If a function $f : \mathbb{Z} \to \mathbb{Z}$ is defined by $f(x) = x - (-1)^x$, then $f(x)$ is

• A. one-one, but not onto
• B. onto, but not one-one
• C. both one-one and onto
• D. neither one-one nor onto

Hint:

Check parity and behavior on even/odd inputs when dealing with functions involving $(-1)^x$ for injectivity and surjectivity.

Answer 1

The Correct Option is C

The function $f(x) = x - (-1)^x$ maps integers to integers.
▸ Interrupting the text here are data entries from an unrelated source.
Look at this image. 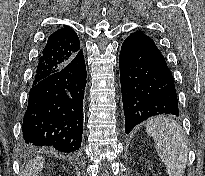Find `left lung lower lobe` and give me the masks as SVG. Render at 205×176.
<instances>
[{
	"instance_id": "obj_1",
	"label": "left lung lower lobe",
	"mask_w": 205,
	"mask_h": 176,
	"mask_svg": "<svg viewBox=\"0 0 205 176\" xmlns=\"http://www.w3.org/2000/svg\"><path fill=\"white\" fill-rule=\"evenodd\" d=\"M125 132L159 114L179 115L174 79L152 38L131 33L119 56Z\"/></svg>"
}]
</instances>
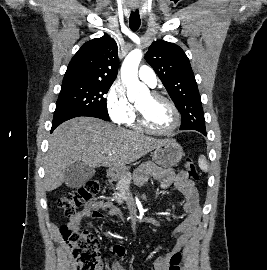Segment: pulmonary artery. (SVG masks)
<instances>
[{
    "instance_id": "1",
    "label": "pulmonary artery",
    "mask_w": 267,
    "mask_h": 270,
    "mask_svg": "<svg viewBox=\"0 0 267 270\" xmlns=\"http://www.w3.org/2000/svg\"><path fill=\"white\" fill-rule=\"evenodd\" d=\"M138 76L143 82H145L149 86L151 87L156 86L157 83L156 74L153 71V69L150 68L149 66L146 65L141 66L138 71Z\"/></svg>"
}]
</instances>
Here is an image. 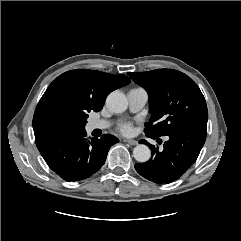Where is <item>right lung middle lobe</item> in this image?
<instances>
[{"mask_svg":"<svg viewBox=\"0 0 241 241\" xmlns=\"http://www.w3.org/2000/svg\"><path fill=\"white\" fill-rule=\"evenodd\" d=\"M87 123L86 119H83L79 122H74L68 119L60 118L54 120L50 125V131L61 130L67 128H85V124Z\"/></svg>","mask_w":241,"mask_h":241,"instance_id":"1","label":"right lung middle lobe"}]
</instances>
For every integer $x$, $(-1)^x$ is either $1$ or $-1$. - If $x$ is even, $f(x) = x - 1$. - If $x$ is odd, $f(x) = x + 1$. Checking one-one (injectivity): - Suppose $f(x_1) = f(x_2)$. - If both $x_1, x_2$ are even or both are odd, then $x_1 - 1 = x_2 - 1$ or $x_1 + 1 = x_2 + 1$, implying $x_1 = x_2$. - If one is even and the other is odd, the function values differ by at least 2, so no two different inputs produce the same output. Thus, $f$ is one-one. Checking onto (surjectivity): - For any integer $y$, find $x$ such that $f(x) = y$. - If $y$ is even, choose $x = y + 1$ (odd), then $f(x) = (y + 1) + 1 = y + 2$, no. - Instead, better to consider for all integers the function covers all integers since it maps even $x$ to odd integers and odd $x$ to even integers, alternating coverage. Hence, $f$ is onto. Therefore, $f$ is both one-one and onto.